[Dataset entries]

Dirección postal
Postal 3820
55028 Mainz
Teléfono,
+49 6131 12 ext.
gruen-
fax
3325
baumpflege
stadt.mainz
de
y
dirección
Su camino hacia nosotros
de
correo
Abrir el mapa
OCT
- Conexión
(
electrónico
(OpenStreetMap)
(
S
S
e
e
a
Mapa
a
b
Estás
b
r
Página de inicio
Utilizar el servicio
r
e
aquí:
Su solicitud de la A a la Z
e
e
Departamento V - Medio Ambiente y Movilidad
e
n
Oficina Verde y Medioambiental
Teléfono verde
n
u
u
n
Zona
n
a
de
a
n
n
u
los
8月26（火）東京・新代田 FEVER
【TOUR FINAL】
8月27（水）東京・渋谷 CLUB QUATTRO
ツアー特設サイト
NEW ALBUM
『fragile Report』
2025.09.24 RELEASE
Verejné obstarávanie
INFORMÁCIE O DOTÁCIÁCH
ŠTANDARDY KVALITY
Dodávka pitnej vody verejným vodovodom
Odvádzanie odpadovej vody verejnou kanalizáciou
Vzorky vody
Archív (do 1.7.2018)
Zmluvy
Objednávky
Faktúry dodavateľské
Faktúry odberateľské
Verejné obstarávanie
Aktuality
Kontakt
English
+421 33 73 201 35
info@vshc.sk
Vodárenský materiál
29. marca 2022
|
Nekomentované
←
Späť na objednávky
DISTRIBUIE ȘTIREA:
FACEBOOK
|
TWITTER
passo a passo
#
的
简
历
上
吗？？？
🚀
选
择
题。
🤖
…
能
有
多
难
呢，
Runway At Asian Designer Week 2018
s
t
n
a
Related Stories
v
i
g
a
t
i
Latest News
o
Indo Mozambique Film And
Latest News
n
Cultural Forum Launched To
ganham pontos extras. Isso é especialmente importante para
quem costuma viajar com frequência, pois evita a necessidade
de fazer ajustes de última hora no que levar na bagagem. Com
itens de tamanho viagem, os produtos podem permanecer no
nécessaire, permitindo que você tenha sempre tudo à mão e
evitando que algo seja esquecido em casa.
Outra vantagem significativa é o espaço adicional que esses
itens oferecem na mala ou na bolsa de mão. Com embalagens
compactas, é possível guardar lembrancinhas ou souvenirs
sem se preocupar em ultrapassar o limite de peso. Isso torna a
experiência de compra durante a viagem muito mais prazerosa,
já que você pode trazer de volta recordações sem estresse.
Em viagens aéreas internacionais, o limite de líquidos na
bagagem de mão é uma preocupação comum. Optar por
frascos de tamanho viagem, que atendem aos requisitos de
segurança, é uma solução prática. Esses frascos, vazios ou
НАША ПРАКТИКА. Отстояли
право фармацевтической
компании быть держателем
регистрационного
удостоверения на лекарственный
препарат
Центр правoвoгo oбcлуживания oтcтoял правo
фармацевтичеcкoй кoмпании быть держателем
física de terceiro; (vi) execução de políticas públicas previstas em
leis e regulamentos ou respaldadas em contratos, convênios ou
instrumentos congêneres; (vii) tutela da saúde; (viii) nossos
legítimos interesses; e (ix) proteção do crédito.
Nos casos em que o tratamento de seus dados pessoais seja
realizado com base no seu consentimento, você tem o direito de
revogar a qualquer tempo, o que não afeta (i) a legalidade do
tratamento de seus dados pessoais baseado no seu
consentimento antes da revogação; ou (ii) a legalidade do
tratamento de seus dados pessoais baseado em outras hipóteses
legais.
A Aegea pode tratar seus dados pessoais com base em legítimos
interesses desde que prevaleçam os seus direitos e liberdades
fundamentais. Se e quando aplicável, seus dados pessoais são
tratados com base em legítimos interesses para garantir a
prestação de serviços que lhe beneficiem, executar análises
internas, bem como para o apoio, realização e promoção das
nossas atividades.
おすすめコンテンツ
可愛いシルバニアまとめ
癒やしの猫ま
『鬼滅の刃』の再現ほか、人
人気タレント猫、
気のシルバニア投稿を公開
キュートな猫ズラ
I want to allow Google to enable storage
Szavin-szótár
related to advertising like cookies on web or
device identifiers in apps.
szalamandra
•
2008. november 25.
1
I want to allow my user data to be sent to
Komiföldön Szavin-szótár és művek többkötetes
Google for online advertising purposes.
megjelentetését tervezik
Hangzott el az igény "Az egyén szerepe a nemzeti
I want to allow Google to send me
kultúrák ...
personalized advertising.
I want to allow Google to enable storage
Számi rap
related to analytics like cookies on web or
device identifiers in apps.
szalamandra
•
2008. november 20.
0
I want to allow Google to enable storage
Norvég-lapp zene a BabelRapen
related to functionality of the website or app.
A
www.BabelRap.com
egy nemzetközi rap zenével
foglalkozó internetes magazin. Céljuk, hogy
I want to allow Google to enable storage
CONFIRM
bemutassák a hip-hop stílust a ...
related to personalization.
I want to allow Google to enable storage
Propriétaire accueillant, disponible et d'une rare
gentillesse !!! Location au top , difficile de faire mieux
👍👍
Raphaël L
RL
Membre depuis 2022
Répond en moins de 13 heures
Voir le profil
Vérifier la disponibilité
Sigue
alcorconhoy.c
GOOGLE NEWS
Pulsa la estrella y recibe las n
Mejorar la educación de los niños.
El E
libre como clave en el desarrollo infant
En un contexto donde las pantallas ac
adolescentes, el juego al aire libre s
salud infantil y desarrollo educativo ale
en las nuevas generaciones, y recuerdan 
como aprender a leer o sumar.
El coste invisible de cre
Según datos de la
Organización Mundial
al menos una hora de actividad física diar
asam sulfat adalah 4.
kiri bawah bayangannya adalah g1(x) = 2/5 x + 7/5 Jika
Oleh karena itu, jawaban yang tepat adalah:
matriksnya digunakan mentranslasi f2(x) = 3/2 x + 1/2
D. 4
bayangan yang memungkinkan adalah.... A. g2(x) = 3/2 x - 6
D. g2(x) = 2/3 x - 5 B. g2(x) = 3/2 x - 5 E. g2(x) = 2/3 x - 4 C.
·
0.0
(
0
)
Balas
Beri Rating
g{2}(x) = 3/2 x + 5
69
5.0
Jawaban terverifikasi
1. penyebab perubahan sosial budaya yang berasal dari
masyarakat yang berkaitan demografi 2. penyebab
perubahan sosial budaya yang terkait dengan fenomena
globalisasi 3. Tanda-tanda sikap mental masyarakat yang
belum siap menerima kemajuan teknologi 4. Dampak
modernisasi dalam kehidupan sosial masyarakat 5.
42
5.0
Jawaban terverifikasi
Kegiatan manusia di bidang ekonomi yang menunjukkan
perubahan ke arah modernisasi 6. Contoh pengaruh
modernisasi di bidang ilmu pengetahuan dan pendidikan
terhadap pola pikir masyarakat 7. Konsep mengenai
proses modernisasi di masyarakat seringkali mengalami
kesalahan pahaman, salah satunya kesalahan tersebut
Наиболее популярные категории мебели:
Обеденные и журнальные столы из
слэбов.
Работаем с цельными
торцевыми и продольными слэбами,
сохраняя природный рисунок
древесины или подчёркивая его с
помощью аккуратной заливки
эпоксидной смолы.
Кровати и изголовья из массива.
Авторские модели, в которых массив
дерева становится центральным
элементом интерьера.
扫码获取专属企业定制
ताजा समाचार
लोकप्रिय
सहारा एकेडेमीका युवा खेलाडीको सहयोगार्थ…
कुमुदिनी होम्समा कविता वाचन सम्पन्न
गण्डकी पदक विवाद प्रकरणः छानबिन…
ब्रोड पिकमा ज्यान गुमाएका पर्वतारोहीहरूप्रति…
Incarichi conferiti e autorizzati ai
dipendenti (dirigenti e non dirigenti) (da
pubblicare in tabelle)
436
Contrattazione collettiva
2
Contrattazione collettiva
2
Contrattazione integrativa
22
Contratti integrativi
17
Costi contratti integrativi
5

**WHAT IS NEEDED**
Exactly as shown above, write out all the records.

**ANSWER TO THE PROBLEM**
Dirección postal
Postal 3820
55028 Mainz
Teléfono,
+49 6131 12 ext.
gruen-
fax
3325
baumpflege
stadt.mainz
de
y
dirección
Su camino hacia nosotros
de
correo
Abrir el mapa
OCT
- Conexión
(
electrónico
(OpenStreetMap)
(
S
S
e
e
a
Mapa
a
b
Estás
b
r
Página de inicio
Utilizar el servicio
r
e
aquí:
Su solicitud de la A a la Z
e
e
Departamento V - Medio Ambiente y Movilidad
e
n
Oficina Verde y Medioambiental
Teléfono verde
n
u
u
n
Zona
n
a
de
a
n
n
u
los
8月26（火）東京・新代田 FEVER
【TOUR FINAL】
8月27（水）東京・渋谷 CLUB QUATTRO
ツアー特設サイト
NEW ALBUM
『fragile Report』
2025.09.24 RELEASE
Verejné obstarávanie
INFORMÁCIE O DOTÁCIÁCH
ŠTANDARDY KVALITY
Dodávka pitnej vody verejným vodovodom
Odvádzanie odpadovej vody verejnou kanalizáciou
Vzorky vody
Archív (do 1.7.2018)
Zmluvy
Objednávky
Faktúry dodavateľské
Faktúry odberateľské
Verejné obstarávanie
Aktuality
Kontakt
English
+421 33 73 201 35
info@vshc.sk
Vodárenský materiál
29. marca 2022
|
Nekomentované
←
Späť na objednávky
DISTRIBUIE ȘTIREA:
FACEBOOK
|
TWITTER
passo a passo
#
的
简
历
上
吗？？？
🚀
选
择
题。
🤖
…
能
有
多
难
呢，
Runway At Asian Designer Week 2018
s
t
n
a
Related Stories
v
i
g
a
t
i
Latest News
o
Indo Mozambique Film And
Latest News
n
Cultural Forum Launched To
ganham pontos extras. Isso é especialmente importante para
quem costuma viajar com frequência, pois evita a necessidade
de fazer ajustes de última hora no que levar na bagagem. Com
itens de tamanho viagem, os produtos podem permanecer no
nécessaire, permitindo que você tenha sempre tudo à mão e
evitando que algo seja esquecido em casa.
Outra vantagem significativa é o espaço adicional que esses
itens oferecem na mala ou na bolsa de mão. Com embalagens
compactas, é possível guardar lembrancinhas ou souvenirs
sem se preocupar em ultrapassar o limite de peso. Isso torna a
experiência de compra durante a viagem muito mais prazerosa,
já que você pode trazer de volta recordações sem estresse.
Em viagens aéreas internacionais, o limite de líquidos na
bagagem de mão é uma preocupação comum. Optar por
frascos de tamanho viagem, que atendem aos requisitos de
segurança, é uma solução prática. Esses frascos, vazios ou
НАША ПРАКТИКА. Отстояли
право фармацевтической
компании быть держателем
регистрационного
удостоверения на лекарственный
препарат
Центр правoвoгo oбcлуживания oтcтoял правo
фармацевтичеcкoй кoмпании быть держателем
física de terceiro; (vi) execução de políticas públicas previstas em
leis e regulamentos ou respaldadas em contratos, convênios ou
instrumentos congêneres; (vii) tutela da saúde; (viii) nossos
legítimos interesses; e (ix) proteção do crédito.
Nos casos em que o tratamento de seus dados pessoais seja
realizado com base no seu consentimento, você tem o direito de
revogar a qualquer tempo, o que não afeta (i) a legalidade do
tratamento de seus dados pessoais baseado no seu
consentimento antes da revogação; ou (ii) a legalidade do
tratamento de seus dados pessoais baseado em outras hipóteses
legais.
A Aegea pode tratar seus dados pessoais com base em legítimos
interesses desde que prevaleçam os seus direitos e liberdades
fundamentais. Se e quando aplicável, seus dados pessoais são
tratados com base em legítimos interesses para garantir a
prestação de serviços que lhe beneficiem, executar análises
internas, bem como para o apoio, realização e promoção das
nossas atividades.
おすすめコンテンツ
可愛いシルバニアまとめ
癒やしの猫ま
『鬼滅の刃』の再現ほか、人
人気タレント猫、
気のシルバニア投稿を公開
キュートな猫ズラ
I want to allow Google to enable storage
Szavin-szótár
related to advertising like cookies on web or
device identifiers in apps.
szalamandra
•
2008. november 25.
1
I want to allow my user data to be sent to
Komiföldön Szavin-szótár és művek többkötetes
Google for online advertising purposes.
megjelentetését tervezik
Hangzott el az igény "Az egyén szerepe a nemzeti
I want to allow Google to send me
kultúrák ...
personalized advertising.
I want to allow Google to enable storage
Számi rap
related to analytics like cookies on web or
device identifiers in apps.
szalamandra
•
2008. november 20.
0
I want to allow Google to enable storage
Norvég-lapp zene a BabelRapen
related to functionality of the website or app.
A
www.BabelRap.com
egy nemzetközi rap zenével
foglalkozó internetes magazin. Céljuk, hogy
I want to allow Google to enable storage
CONFIRM
bemutassák a hip-hop stílust a ...
related to personalization.
I want to allow Google to enable storage
Propriétaire accueillant, disponible et d'une rare
gentillesse !!! Location au top , difficile de faire mieux
👍👍
Raphaël L
RL
Membre depuis 2022
Répond en moins de 13 heures
Voir le profil
Vérifier la disponibilité
Sigue
alcorconhoy.c
GOOGLE NEWS
Pulsa la estrella y recibe las n
Mejorar la educación de los niños.
El E
libre como clave en el desarrollo infant
En un contexto donde las pantallas ac
adolescentes, el juego al aire libre s
salud infantil y desarrollo educativo ale
en las nuevas generaciones, y recuerdan 
como aprender a leer o sumar.
El coste invisible de cre
Según datos de la
Organización Mundial
al menos una hora de actividad física diar
asam sulfat adalah 4.
kiri bawah bayangannya adalah g1(x) = 2/5 x + 7/5 Jika
Oleh karena itu, jawaban yang tepat adalah:
matriksnya digunakan mentranslasi f2(x) = 3/2 x + 1/2
D. 4
bayangan yang memungkinkan adalah.... A. g2(x) = 3/2 x - 6
D. g2(x) = 2/3 x - 5 B. g2(x) = 3/2 x - 5 E. g2(x) = 2/3 x - 4 C.
·
0.0
(
0
)
Balas
Beri Rating
g{2}(x) = 3/2 x + 5
69
5.0
Jawaban terverifikasi
1. penyebab perubahan sosial budaya yang berasal dari
masyarakat yang berkaitan demografi 2. penyebab
perubahan sosial budaya yang terkait dengan fenomena
globalisasi 3. Tanda-tanda sikap mental masyarakat yang
belum siap menerima kemajuan teknologi 4. Dampak
modernisasi dalam kehidupan sosial masyarakat 5.
42
5.0
Jawaban terverifikasi
Kegiatan manusia di bidang ekonomi yang menunjukkan
perubahan ke arah modernisasi 6. Contoh pengaruh
modernisasi di bidang ilmu pengetahuan dan pendidikan
terhadap pola pikir masyarakat 7. Konsep mengenai
proses modernisasi di masyarakat seringkali mengalami
kesalahan pahaman, salah satunya kesalahan tersebut
Наиболее популярные категории мебели:
Обеденные и журнальные столы из
слэбов.
Работаем с цельными
торцевыми и продольными слэбами,
сохраняя природный рисунок
древесины или подчёркивая его с
помощью аккуратной заливки
эпоксидной смолы.
Кровати и изголовья из массива.
Авторские модели, в которых массив
дерева становится центральным
элементом интерьера.
扫码获取专属企业定制
ताजा समाचार
लोकप्रिय
सहारा एकेडेमीका युवा खेलाडीको सहयोगार्थ…
कुमुदिनी होम्समा कविता वाचन सम्पन्न
गण्डकी पदक विवाद प्रकरणः छानबिन…
ब्रोड पिकमा ज्यान गुमाएका पर्वतारोहीहरूप्रति…
Incarichi conferiti e autorizzati ai
dipendenti (dirigenti e non dirigenti) (da
pubblicare in tabelle)
436
Contrattazione collettiva
2
Contrattazione collettiva
2
Contrattazione integrativa
22
Contratti integrativi
17
Costi contratti integrativi
5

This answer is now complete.